● **Exercise description**: Line by line, give the data again exactly as it appears, but without pictures.

● **The data**:
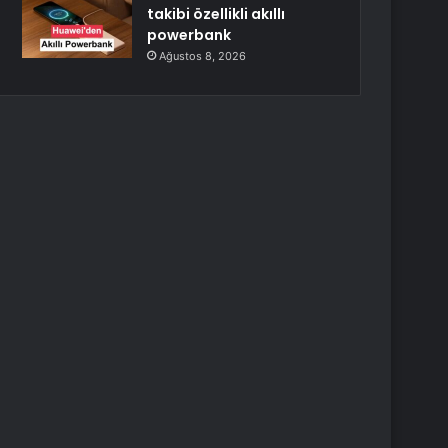
takibi özellikli akıllı
powerbank
Ağustos 8, 2026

● **Task response**:
takibi özellikli akıllı
powerbank
Ağustos 8, 2026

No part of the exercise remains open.